I set $$x_4 = s$$ $$x_3 = t$$

then; $$x_2 = -2x_4 - x_3 = -2s-t$$ $$x_1 = x_2 - x_3 + x_4 = -s-2t$$

So far I understand but here comes the part I am missing; this tells me according to the solutions that $$\overline{x} \in Ker(T) \leftrightarrow \overline{x} = s \begin{bmatrix} -1\\ -2\\ 0\\ 1\\ \end{bmatrix} + t \begin{bmatrix} -2\\ -1\\ 1\\ 0\\ \end{bmatrix}$$

And I just don't understand the last part, where did the vectors come from ? Did I count s's and t's from the last matrix solution, which was: $$\begin{bmatrix} 1&-1&1&-1\\ 0& 1& 1&2\\ 0&0&0&0\\ 0&0&0&0\\ \end{bmatrix}$$

So my question is, where does the vectors t and s come from?

• I believe you are confusing yourself, you kind of mentioned it yourself that you set $x_4=s, x_3=t$ where $s,t \in \mathbb{R}$ (I suppose) and therefore these aren't vectors but scalar identities. If you replug them into your remaining equations and then factor out, you will obtain the solution. – Spaced Oct 10 '15 at 13:13

I assumed you asked about the vectors $$\left[\begin{array}{rr}-1\\-2\\0\\1\end{array}\right]\text{ and } \left[\begin{array}{rr}-2\\-1\\1\\0\end{array}\right].$$ The reason here is that $$x_2 = -2x_4 - x_3 = -2s-t$$ $$x_1 = x_2 - x_3 + x_4 = -s-2t.$$ So $$\bar x=\begin{bmatrix}x_1\\x_2\\x_3\\x_4\end{bmatrix}=\begin{bmatrix}-2s-t\\-s-2t\\0+t\\s+0\end{bmatrix},$$ separating $s$ and $t$ (as they are independent scalars): $$\bar x=\begin{bmatrix}x_1\\x_2\\x_3\\x_4\end{bmatrix}=\begin{bmatrix}-2s\\-s\\0\\s\end{bmatrix}+\begin{bmatrix}-t\\-2t\\t\\0\end{bmatrix}.$$ Putting $s$ and $t$ outside of each vector above, you would get the final linear combination.

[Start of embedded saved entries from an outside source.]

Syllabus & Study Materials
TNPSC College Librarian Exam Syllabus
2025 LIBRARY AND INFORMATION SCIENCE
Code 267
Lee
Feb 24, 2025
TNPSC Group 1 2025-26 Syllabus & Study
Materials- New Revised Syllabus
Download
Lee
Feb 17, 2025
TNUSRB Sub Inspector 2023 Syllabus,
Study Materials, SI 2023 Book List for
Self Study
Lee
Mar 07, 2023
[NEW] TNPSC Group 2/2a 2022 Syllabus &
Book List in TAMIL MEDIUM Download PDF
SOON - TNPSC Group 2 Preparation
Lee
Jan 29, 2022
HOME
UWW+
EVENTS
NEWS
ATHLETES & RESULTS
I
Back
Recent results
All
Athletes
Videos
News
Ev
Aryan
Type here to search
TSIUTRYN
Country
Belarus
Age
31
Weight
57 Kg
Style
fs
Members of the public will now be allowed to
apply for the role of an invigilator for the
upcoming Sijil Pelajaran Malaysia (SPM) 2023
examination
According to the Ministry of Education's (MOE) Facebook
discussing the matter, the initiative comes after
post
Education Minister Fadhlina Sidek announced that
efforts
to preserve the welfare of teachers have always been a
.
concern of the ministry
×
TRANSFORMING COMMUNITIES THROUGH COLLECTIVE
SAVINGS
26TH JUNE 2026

• I think you wrote a bit wrong the x_1 and x_2 but I was actually just confusing myself, and it helped just reading yours and doing it again. I totally see it now. I have my s and t already when i plug it in with the remaining eq and i did that before too and made a mistake so thats why I started confusing myself. Thanx anyway :) – Elin Hägglund Oct 10 '15 at 16:17

When you write $x=(x_1,x_2,x_3,x_4,x_5)$, $x$ is the vector while $x_1,x_2,x_3,x_4,x_5$ are scalars from the field ,(say $\mathbb{R}$).

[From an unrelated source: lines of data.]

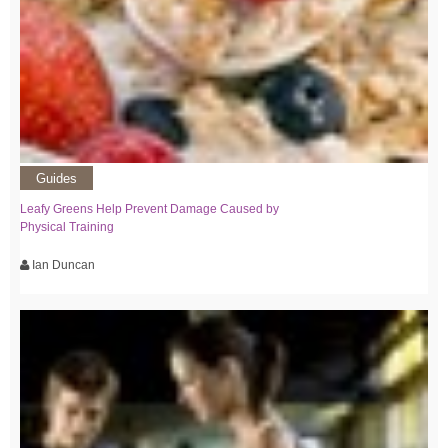
Guides
Leafy Greens Help Prevent Damage Caused by
Physical Training
Ian Duncan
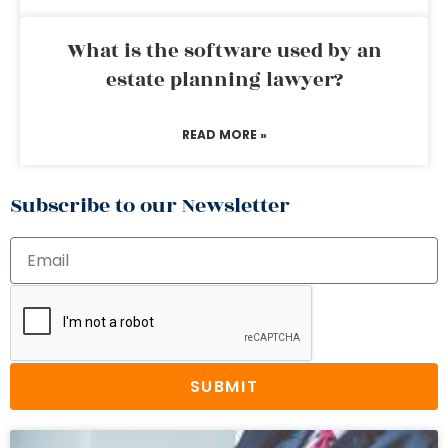
What is the software used by an
estate planning lawyer?
READ MORE »
Subscribe to our Newsletter
SUBMIT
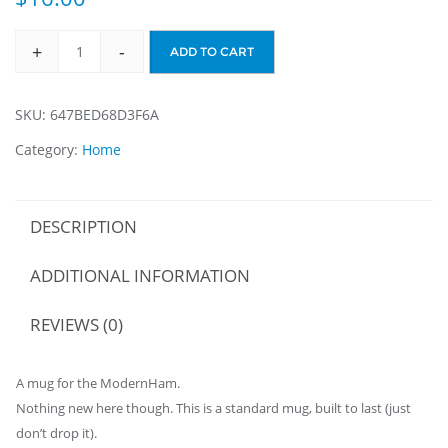
+
-
ADD TO CART
ModernHamMug
quantity
SKU:
647BED68D3F6A
Category:
Home
DESCRIPTION
ADDITIONAL INFORMATION
REVIEWS (0)
A mug for the ModernHam.
Nothing new here though. This is a standard mug, built to last (just
don’t drop it).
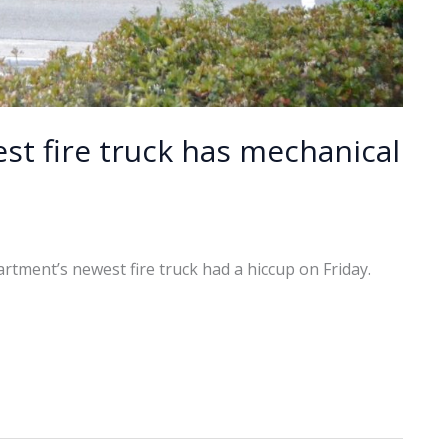
st fire truck has mechanical
rtment’s newest fire truck had a hiccup on Friday.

So if you write $x_3=t;$ and $x_4=s$, it means $s,t$ are scalars.

Since $x_1, x_2$ depend on $x_3,x_4$, by writing $x_3=t;$ and $x_4=s$, you are allowing $x_3, x_4$ to vary over $\mathbb{R}$ and depending on it you will get the $\overline{x}$.

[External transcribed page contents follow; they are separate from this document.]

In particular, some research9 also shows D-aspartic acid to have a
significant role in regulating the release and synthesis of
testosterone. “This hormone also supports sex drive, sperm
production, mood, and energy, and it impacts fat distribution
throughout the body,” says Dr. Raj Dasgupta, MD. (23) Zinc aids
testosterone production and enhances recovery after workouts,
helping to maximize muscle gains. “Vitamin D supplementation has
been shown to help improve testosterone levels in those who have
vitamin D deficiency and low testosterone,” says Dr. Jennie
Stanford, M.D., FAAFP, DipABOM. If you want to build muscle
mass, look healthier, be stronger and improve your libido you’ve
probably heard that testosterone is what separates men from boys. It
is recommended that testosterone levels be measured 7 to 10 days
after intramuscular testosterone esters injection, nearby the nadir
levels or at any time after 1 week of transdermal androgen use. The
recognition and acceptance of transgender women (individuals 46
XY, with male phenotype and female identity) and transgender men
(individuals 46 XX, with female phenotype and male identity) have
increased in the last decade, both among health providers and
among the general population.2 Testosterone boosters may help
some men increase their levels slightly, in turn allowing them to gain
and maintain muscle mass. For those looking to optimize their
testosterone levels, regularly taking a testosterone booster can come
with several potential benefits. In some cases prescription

As you have an underdetermined equation system we need two scalars $s$ and t to define parameters for the space of solutions.

The vectors to describe the solutions depend on the choice of $s$ and $t$ relative to $x_k$.

You can think of it as picking a coordinate system on a plane piece of paper. You can have many different axes, $s$ and $t$ would be the coordinates for your paper and they have some relation to the other coordinate system with $x$s in it. Although in this example the solution space is 2D plane and the original space is 3D instead of 4D but the same ideas apply.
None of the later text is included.